Pour réduire le gaspillage d'engrais, le Consortium Riz-Blé a encouragé la gestion de l'azote en fonction des besoins en introduisant un graphique en couleur des feuilles indiquant les meilleurs moments pour la fertilisation. Les graphiques ont été conçus à l'origine pour le riz, mais ont été spontanément adaptés au blé par les agriculteurs. Grâce à ces graphiques, les agriculteurs ont réduit les applications d'engrais jusqu'à 25%, sans baisse de rendement.

Les enquêtes menées dans les villages des plaines en 2009 ont révélé qu'un ménage agricole sur trois avait adopté au moins une technologie de préservation des ressources; les taux les plus élevés - près de 50% – étant enregistrés dans le nord-ouest. Les agriculteurs ont appris l'existence de ces technologies auprès de diverses sources, notamment d'autres agriculteurs et de fabricants d'équipements, et la plupart les ont intégrées dans leurs pratiques traditionnelles de gestion des cultures. Dans le nord-ouest de l'Inde, les semoirs à semis direct étaient les équipements agricoles les plus courants après les tracteurs. Leur taux d'adoption élevé a été rendu possible par la disponibilité immédiate des semoirs développés par le secteur privé, avec le soutien important des gouvernements locaux et des États.

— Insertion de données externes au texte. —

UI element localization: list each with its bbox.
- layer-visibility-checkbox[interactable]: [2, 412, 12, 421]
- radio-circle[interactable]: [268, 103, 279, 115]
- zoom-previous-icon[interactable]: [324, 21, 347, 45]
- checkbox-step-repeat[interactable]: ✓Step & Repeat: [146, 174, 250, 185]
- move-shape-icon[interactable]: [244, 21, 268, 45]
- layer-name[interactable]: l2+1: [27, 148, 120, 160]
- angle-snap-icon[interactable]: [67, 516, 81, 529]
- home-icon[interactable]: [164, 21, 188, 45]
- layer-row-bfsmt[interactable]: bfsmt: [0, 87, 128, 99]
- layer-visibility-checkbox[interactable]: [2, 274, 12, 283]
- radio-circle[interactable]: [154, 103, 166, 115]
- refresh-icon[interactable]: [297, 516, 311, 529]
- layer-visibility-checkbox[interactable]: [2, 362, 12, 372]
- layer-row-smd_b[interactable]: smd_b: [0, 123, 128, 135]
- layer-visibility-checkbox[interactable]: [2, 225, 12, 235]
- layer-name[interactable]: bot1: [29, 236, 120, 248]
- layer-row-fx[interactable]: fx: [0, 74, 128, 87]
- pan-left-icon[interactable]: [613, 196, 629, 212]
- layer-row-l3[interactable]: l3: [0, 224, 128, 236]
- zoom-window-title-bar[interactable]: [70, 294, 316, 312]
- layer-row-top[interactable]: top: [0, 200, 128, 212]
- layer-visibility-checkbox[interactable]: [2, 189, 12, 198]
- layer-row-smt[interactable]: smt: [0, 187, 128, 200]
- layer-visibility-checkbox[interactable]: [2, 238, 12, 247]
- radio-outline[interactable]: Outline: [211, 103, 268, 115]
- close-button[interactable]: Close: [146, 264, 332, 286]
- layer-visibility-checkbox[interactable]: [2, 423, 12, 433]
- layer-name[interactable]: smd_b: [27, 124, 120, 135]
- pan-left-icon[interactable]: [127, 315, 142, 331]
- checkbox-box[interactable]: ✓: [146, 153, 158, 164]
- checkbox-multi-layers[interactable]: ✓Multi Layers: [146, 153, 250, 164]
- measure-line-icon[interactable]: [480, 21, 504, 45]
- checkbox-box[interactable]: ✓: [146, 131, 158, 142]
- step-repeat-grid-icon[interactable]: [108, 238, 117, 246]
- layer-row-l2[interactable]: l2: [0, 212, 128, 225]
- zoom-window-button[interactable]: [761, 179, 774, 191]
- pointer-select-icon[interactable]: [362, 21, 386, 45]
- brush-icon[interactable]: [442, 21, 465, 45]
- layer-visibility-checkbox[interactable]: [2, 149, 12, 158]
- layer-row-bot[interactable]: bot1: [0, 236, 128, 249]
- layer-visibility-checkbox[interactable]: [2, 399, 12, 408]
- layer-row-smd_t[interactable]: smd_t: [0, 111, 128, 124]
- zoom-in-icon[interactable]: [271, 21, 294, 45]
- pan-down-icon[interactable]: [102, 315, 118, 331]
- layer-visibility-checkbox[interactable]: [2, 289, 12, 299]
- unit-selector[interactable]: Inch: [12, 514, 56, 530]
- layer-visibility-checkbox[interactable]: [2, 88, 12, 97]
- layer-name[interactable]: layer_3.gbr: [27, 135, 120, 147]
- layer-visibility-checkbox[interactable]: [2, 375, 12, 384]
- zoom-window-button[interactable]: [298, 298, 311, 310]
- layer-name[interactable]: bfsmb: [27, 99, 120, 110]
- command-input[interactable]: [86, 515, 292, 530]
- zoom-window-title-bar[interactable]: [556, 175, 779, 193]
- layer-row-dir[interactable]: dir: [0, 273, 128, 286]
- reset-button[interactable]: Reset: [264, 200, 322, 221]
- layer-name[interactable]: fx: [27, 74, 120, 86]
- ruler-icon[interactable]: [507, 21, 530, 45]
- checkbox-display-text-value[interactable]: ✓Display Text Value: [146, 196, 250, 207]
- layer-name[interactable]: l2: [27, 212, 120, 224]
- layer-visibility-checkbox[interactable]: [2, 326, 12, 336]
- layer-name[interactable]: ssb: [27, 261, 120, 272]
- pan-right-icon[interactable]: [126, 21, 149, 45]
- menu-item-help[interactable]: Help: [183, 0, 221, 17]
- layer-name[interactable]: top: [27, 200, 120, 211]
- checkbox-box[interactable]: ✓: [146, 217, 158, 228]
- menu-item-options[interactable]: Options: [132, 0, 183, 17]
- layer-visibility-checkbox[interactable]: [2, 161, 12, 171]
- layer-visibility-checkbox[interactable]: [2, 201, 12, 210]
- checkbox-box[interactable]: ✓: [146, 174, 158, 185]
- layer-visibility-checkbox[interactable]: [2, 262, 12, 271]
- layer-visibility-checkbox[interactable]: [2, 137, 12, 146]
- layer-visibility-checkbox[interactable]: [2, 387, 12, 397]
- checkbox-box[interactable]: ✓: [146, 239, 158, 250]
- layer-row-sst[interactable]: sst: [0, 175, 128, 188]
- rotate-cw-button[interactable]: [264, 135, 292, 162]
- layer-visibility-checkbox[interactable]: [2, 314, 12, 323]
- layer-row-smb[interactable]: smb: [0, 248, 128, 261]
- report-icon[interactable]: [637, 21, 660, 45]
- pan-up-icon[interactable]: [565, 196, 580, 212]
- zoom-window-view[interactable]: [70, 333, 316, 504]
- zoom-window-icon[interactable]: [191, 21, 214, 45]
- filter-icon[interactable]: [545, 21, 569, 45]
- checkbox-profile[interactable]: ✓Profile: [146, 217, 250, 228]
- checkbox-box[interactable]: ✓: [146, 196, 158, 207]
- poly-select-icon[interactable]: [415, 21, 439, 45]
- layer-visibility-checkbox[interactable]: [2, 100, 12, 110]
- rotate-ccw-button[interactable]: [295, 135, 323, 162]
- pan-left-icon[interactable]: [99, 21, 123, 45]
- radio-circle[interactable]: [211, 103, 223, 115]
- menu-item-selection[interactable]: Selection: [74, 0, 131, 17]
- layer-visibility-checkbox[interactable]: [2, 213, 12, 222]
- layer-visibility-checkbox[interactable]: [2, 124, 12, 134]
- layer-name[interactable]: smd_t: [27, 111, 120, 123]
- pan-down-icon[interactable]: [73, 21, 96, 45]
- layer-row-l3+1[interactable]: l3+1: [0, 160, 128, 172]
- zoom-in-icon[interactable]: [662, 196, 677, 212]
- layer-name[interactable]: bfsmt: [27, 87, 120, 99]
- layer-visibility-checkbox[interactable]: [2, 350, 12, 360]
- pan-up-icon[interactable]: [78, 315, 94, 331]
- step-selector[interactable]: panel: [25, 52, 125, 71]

L'impact des pratiques et technologies "Save and Grow" se reflète dans les récentes augmentations de la production de blé en Inde. Après de mauvais rendements de 2003 à 2007 dans l'État du Pendjab, par exemple, la productivité du blé a augmenté régulièrement, et la production moyenne a dépassé de 5 tonnes par ha en 2012. En 2014, la production globale de blé de l'Inde a atteint un record de 96 millions de tonnes.